Assigned task:
Show each line of the listing in which the word "ilman" occurs.

*** Opening Task data ***

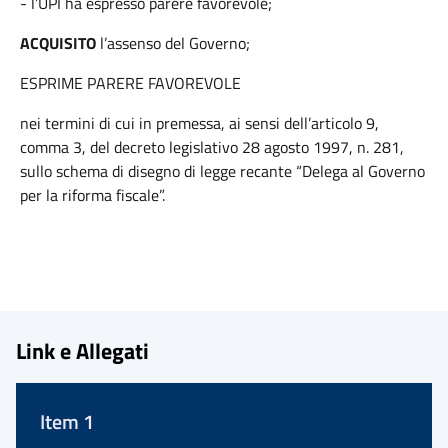
- l’UPI ha espresso parere favorevole;
ACQUISITO
l’assenso del Governo;
ESPRIME PARERE FAVOREVOLE
nei termini di cui in premessa, ai sensi dell’articolo 9,
comma 3, del decreto legislativo 28 agosto 1997, n. 281,
sullo schema di disegno di legge recante “Delega al Governo
per la riforma fiscale”.
Link e Allegati
Item 1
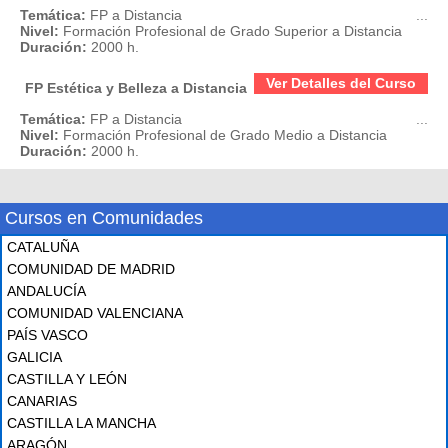
Temática:
FP a Distancia
...
Nivel:
Formación Profesional de Grado Superior a Distancia
Duración:
2000 h.
Ver Detalles del Curso
FP Estética y Belleza a Distancia
Temática:
FP a Distancia
...
Nivel:
Formación Profesional de Grado Medio a Distancia
Duración:
2000 h.
Cursos en Comunidades
CATALUÑA
COMUNIDAD DE MADRID
ANDALUCÍA
COMUNIDAD VALENCIANA
PAÍS VASCO
GALICIA
CASTILLA Y LEÓN
CANARIAS
CASTILLA LA MANCHA
ARAGÓN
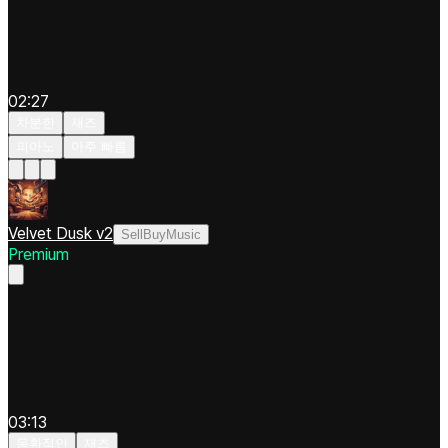
02:27
차분한
재즈
피아노
아주 빠름
Velvet Dusk v2
SellBuyMusic
Premium
03:13
몽환적인
재즈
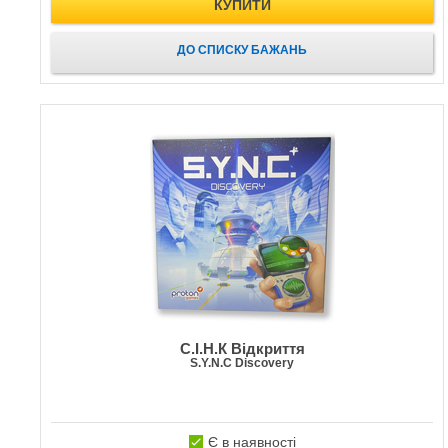
КУПИТИ
ДО СПИСКУ БАЖАНЬ
C.І.Н.К Відкриття
S.Y.N.C Discovery
Є в наявності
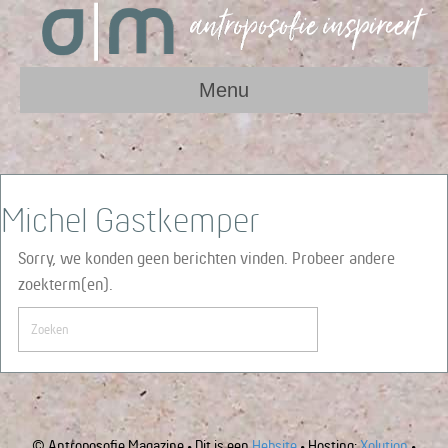
Menu
Michel Gastkemper
Sorry, we konden geen berichten vinden. Probeer andere
zoekterm(en).
© Antroposofie Magazine • Dit is een
Hebsite
• Hosting:
Xolution
•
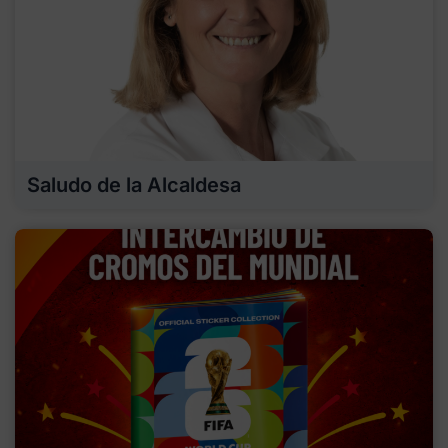
Saludo de la Alcaldesa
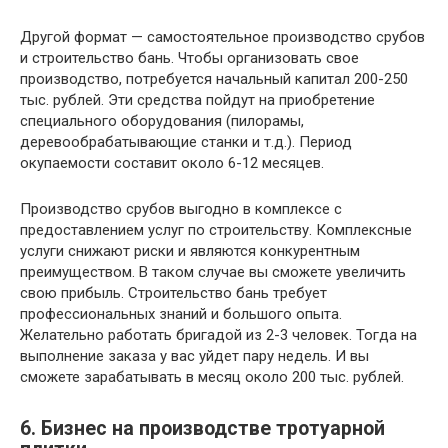
Другой формат — самостоятельное производство срубов
и строительство бань. Чтобы организовать свое
производство, потребуется начальный капитал 200-250
тыс. рублей. Эти средства пойдут на приобретение
специального оборудования (пилорамы,
деревообрабатывающие станки и т.д.). Период
окупаемости составит около 6-12 месяцев.
Производство срубов выгодно в комплексе с
предоставлением услуг по строительству. Комплексные
услуги снижают риски и являются конкурентным
преимуществом. В таком случае вы сможете увеличить
свою прибыль. Строительство бань требует
профессиональных знаний и большого опыта.
Желательно работать бригадой из 2-3 человек. Тогда на
выполнение заказа у вас уйдет пару недель. И вы
сможете зарабатывать в месяц около 200 тыс. рублей.
6. Бизнес на производстве тротуарной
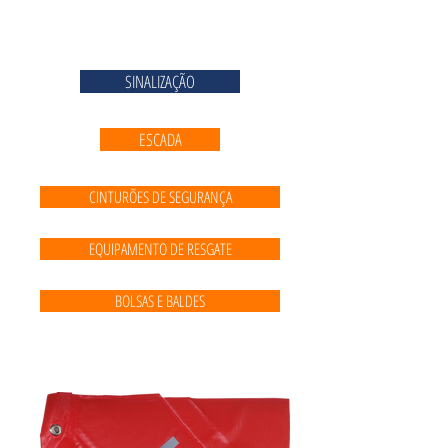
SINALIZAÇÃO
ESCADA
CINTURÕES DE SEGURANÇA
EQUIPAMENTO DE RESGATE
BOLSAS E BALDES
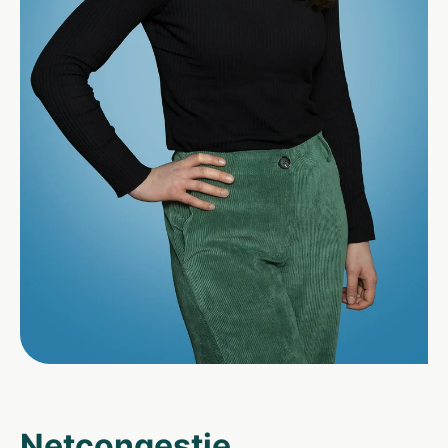
Netcongestie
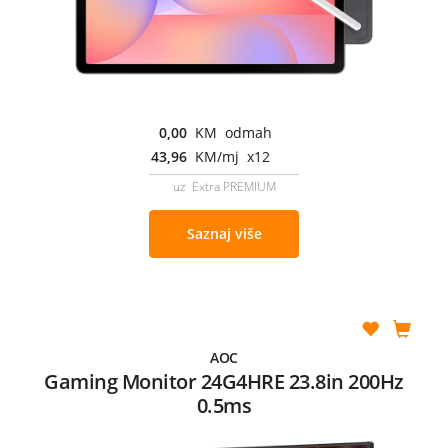
0,00
KM odmah
43,96
KM/mj x12
uz Extra PREMIUM
Saznaj više
AOC
Gaming Monitor 24G4HRE 23.8in 200Hz
0.5ms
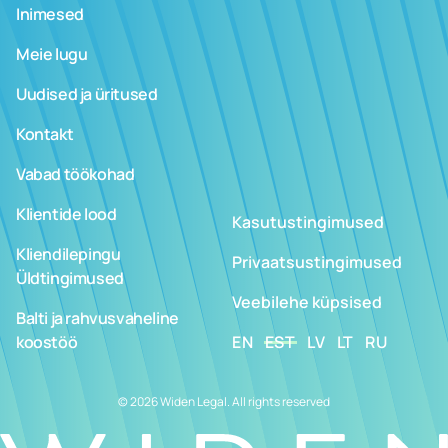
Inimesed
Meie lugu
Uudised ja üritused
Kontakt
Vabad töökohad
Klientide lood
Kasutustingimused
Kliendilepingu
Privaatsustingimused
Üldtingimused
Veebilehe küpsised
Balti ja rahvusvaheline
koostöö
EN
EST
LV
LT
RU
© 2026 Widen Legal. All rights reserved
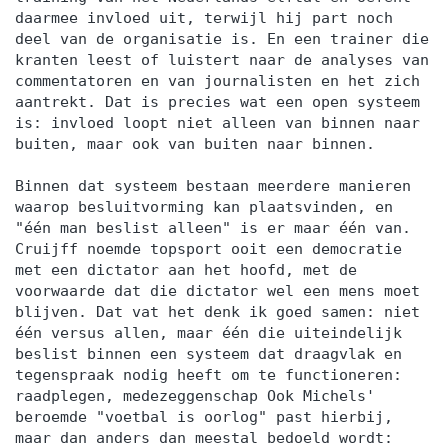
daarmee invloed uit, terwijl hij part noch
deel van de organisatie is. En een trainer die
kranten leest of luistert naar de analyses van
commentatoren en van journalisten en het zich
aantrekt. Dat is precies wat een open systeem
is: invloed loopt niet alleen van binnen naar
buiten, maar ook van buiten naar binnen.
Binnen dat systeem bestaan meerdere manieren
waarop besluitvorming kan plaatsvinden, en
"één man beslist alleen" is er maar één van.
Cruijff noemde topsport ooit een democratie
met een dictator aan het hoofd, met de
voorwaarde dat die dictator wel een mens moet
blijven. Dat vat het denk ik goed samen: niet
één versus allen, maar één die uiteindelijk
beslist binnen een systeem dat draagvlak en
tegenspraak nodig heeft om te functioneren:
raadplegen, medezeggenschap Ook Michels'
beroemde "voetbal is oorlog" past hierbij,
maar dan anders dan meestal bedoeld wordt:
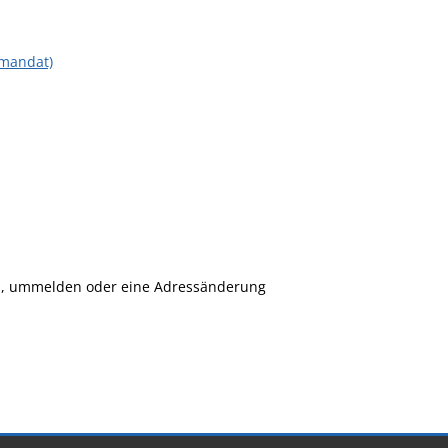
tmandat)
sen, ummelden oder eine Adressänderung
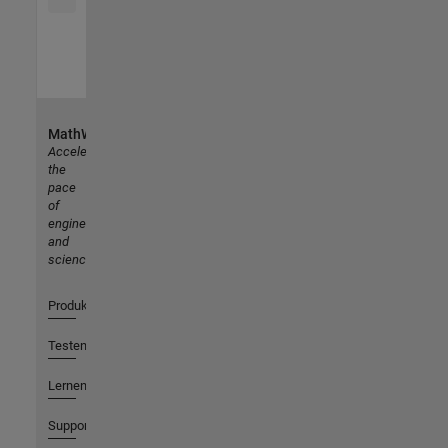
MathWorks
Accelerating
the
pace
of
engineering
and
science
Produkte
Testen oder Kaufen
Lernen
Support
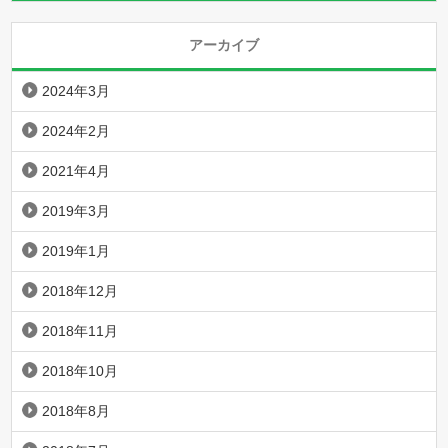
アーカイブ
2024年3月
2024年2月
2021年4月
2019年3月
2019年1月
2018年12月
2018年11月
2018年10月
2018年8月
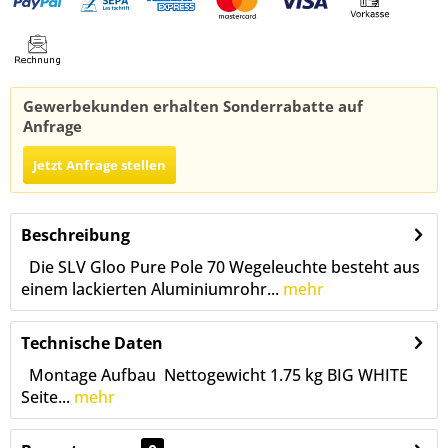
Gewerbekunden erhalten Sonderrabatte auf
Anfrage
Jetzt Anfrage stellen
Beschreibung
Die SLV Gloo Pure Pole 70 Wegeleuchte besteht aus
einem lackierten Aluminiumrohr...
mehr
Technische Daten
Montage Aufbau Nettogewicht 1.75 kg BIG WHITE
Seite...
mehr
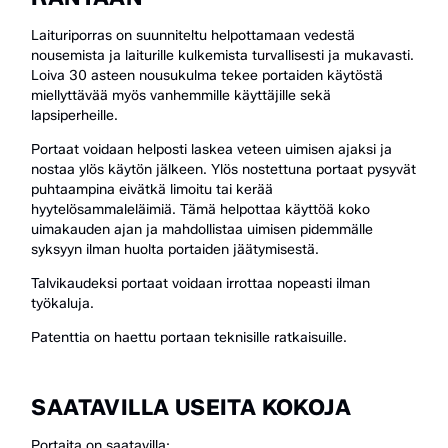
Laituriporras on suunniteltu helpottamaan vedestä
nousemista ja laiturille kulkemista turvallisesti ja mukavasti.
Loiva 30 asteen nousukulma tekee portaiden käytöstä
miellyttävää myös vanhemmille käyttäjille sekä
lapsiperheille.
Portaat voidaan helposti laskea veteen uimisen ajaksi ja
nostaa ylös käytön jälkeen. Ylös nostettuna portaat pysyvät
puhtaampina eivätkä limoitu tai kerää
hyytelösammaleläimiä. Tämä helpottaa käyttöä koko
uimakauden ajan ja mahdollistaa uimisen pidemmälle
syksyyn ilman huolta portaiden jäätymisestä.
Talvikaudeksi portaat voidaan irrottaa nopeasti ilman
työkaluja.
Patenttia on haettu portaan teknisille ratkaisuille.
SAATAVILLA USEITA KOKOJA
Portaita on saatavilla:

*** Closing Task data ***

Result for this exercise:
syksyyn ilman huolta portaiden jäätymisestä.
Talvikaudeksi portaat voidaan irrottaa nopeasti ilman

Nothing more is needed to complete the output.